The teacher with the well-stocked mind  - whether in primary, secondary or tertiary education - is worth more than any number of bullet pointed action plans.

10 July 2011

Teacher formation

It has been reported that Pope Benedict XVI will spend his summer holiday studying and writing. I wonder how many educators will dedicate some of their annual holiday to their ongoing formation. While many serving teachers rightly question the value of standard Continuous Professional Development (CPD) initiatives, it is necessary to separate this often meagre and unsatisfactory fare from the study of the great writers and thinkers on education and the history of ideas. It remains true that few teachers have been introduced to much educational thought beyond the standard promotion of writers of questionable value  (Piaget and Freire anyone?) yet there is so much awaiting those who are prepared to look beyond the hit-parade of the educational establishment.

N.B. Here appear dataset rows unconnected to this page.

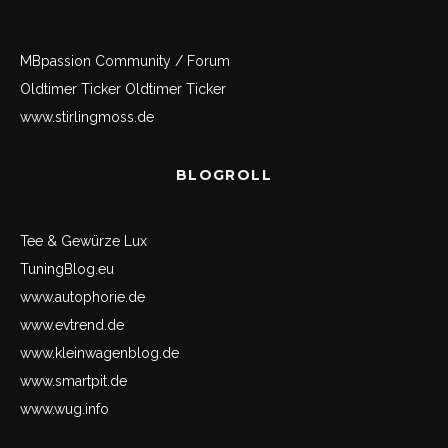
MBpassion Community / Forum
Oldtimer Ticker
Oldtimer Ticker
www.stirlingmoss.de
BLOGROLL
Tee & Gewürze Lux
TuningBlog.eu
www.autophorie.de
www.evtrend.de
www.kleinwagenblog.de
www.smartpit.de
www.wug.info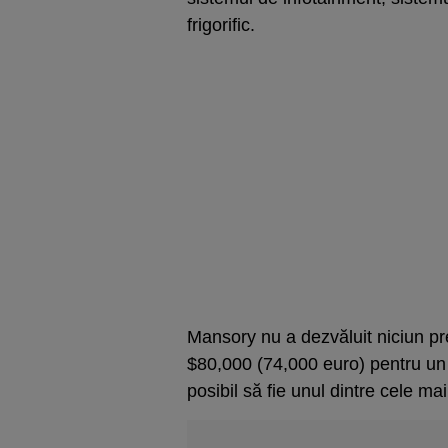
frigorific.
Mansory nu a dezvăluit niciun preț
$80,000 (74,000 euro) pentru u
posibil să fie unul dintre cele ma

How can this be done? One suggestion is for like -minded teachers to form small informal study groups which will share, discuss and, crucially, critique ideas from the history and philosophy of education. This approach is quite dissimilar to the 'performative' nature of much CPD and is but one small step on the journey to reclaim education from the narrow 'social science' influenced study of outcomes and locate it in its true home: the search for wisdom.